Romper, mudar, unir

Crónica a publicar na edição de Março de 2010 da revista Algarve Mais

À data em que escrevo esta crónica, perfilam-se três candidatos à Presidência do PSD. Nesta altura, além dos seus nomes, conhecemos pouco mais que o nome de alguns apoiantes e três palavras-chave.

Pedro Passos Coelho propõe-se mudar o PSD e o País. Paulo Rangel quer romper com o passado recente do PSD e do País. José Pedro Aguiar Branco ambiciona unir o Partido e o País.
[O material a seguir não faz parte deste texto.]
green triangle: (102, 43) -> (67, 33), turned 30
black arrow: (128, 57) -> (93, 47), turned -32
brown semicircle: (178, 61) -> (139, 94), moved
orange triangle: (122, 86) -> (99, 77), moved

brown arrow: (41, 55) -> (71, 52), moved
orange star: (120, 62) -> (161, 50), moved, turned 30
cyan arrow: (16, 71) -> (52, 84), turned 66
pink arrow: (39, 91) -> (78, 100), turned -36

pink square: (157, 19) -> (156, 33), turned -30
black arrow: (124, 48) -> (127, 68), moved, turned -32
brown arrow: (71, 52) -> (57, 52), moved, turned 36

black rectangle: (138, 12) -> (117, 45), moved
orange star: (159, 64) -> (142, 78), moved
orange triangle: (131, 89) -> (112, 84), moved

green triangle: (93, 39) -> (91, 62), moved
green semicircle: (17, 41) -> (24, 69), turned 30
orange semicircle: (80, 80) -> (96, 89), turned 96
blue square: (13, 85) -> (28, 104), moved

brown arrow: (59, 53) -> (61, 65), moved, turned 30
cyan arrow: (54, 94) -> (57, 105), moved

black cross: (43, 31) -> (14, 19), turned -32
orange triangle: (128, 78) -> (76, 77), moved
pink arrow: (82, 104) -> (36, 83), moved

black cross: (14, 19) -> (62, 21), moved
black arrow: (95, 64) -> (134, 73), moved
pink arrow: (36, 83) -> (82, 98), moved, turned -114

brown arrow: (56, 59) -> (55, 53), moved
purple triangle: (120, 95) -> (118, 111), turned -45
Quanto aos candidatos, diferentes perfis e experiências mas a mesma vontade de ganhar. Desta vez, nenhum dos candidatos à Presidência do PSD parece estar a fazer um frete. Melhor, para os militantes e simpatizantes do PSD mas também para todos nós, qualquer um deles será potencialmente um bom Primeiro-Ministro. Rangel tem um percurso político mais curto, no que diz respeito à visibilidade pública e à sua militância no PSD, mais experiência parlamentar que governativa e uma candidatura europeia vitoriosa, altura em que deixou evidentes as capacidades oratórias e políticas.

Aguiar Branco é um valor seguro, uma aposta de baixo risco. Desde há longos anos presente na vida partidária, empenhado em combates locais e na distrital do Porto, habituado a perder e a ganhar. Não desiste facilmente e mantém-se como militante activo após vitórias e derrotas. À experiência parlamentar associa a experiência governativa. Não teve ainda oportunidade de testar, em eleições extra-partidárias de realce, a sua valia em campanha eleitoral.

Passos Coelho cresceu com o PSD. Conhece bem o Partido e os seus dirigentes a vários níveis. Teve um percurso na Jota que lhe vale, pelas qualidades que então demonstrou, muitos amigos e solidariedades políticas. Esteve no Parlamento, provou a sua disponibilidade para o combate autárquico (nem sempre com sucesso nas urnas), faltando-lhe a experiência governativa. Soube, no entanto, interromper o ciclo partidário, iniciado ainda muito novo na JSD, para se valorizar em termos académicos e profissionais, regressando com Marques Mendes escudado nessa mais-valia.

Poderia haver melhores candidatos à Presidência do PSD e, consequentemente, ao cargo de Primeiro-Ministro. Poderia até uma síntese destes candidatos ser uma melhor solução que cada um deles isoladamente. A realidade é que esta busca, no PSD, do líder ideal tem tido elevados custos para o Partido, e para o País. Para o PSD porque lhe tem acarretado pesadas derrotas eleitorais. Para o País porque a ausência de uma alternativa séria e credível contribuiu para um pior desempenho do partido do poder, por falta de adversário. Assim, independentemente do vencedor, é fundamental que no dia seguinte  o PSD inicie um novo ciclo de credibilização perante os eleitores.

Vai  ser necessário romper com o modo autofágico como o PSD tem lidado com os últimos Presidentes. Vai se necessário romper com a forma autocrática de governação do País que caracteriza os Governos de José Sócrates.

O PSD vai ter que mudar os seus protagonistas e o estilo e conteúdo das suas propostas. Só através dessa mudança poderá convencer os portugueses de que é possível mudar o País. Já não basta conseguir convencer os portugueses a mudar de Governo, o PSD tem que saber motivar e contar com os portugueses para a realização das reformas adiadas.

O novo líder, e potencial Primeiro-Ministro, até pode romper e mudar mas nada conseguirá se não unir. Unir o PSD e unir Portugal. E não se trata da unidade artificial, de fachada, em troca de interesses comuns. O PSD tem que fazer a sua catarse, perceber o que quer, como quer e com quem quer, para depois partir em busca da confiança dos portugueses. Quando o fizer estará em condições de se unir em torno do líder, falando para fora a uma só voz, mas retomando a tradição saudável de debate interno nas secções, nas distritais e a nível nacional.

Por fim, o novo líder tem que contribuir para unir o País. Para isso tem que falar verdade, expor dificuldades, clarificar os problemas económicos e sociais presentes e as suas consequências futuras. Não pode ficar por aí. O retrato da realidade não pode ser transformado numa atitude derrotista ou numa visão conformada  sobre o futuro de Portugal.  Temos que voltar a acreditar na Justiça, a confiar num Estado solidário, a crer na recuperação económica.

Acredito que o próximo líder do PSD pode trazer a Portugal uma nova esperança. Não ficarei indiferente, enquanto militante do PSD, ao combate que se adivinha. Não me esconderei atrás de uma qualquer imparcialidade cómoda e escolherei, na altura própria, o meu candidato. Será uma escolha desprovida de qualquer angústia porque pela positiva, por e não contra alguém. Acredito que o futuro Presidente do PSD irá romper, mudar e unir.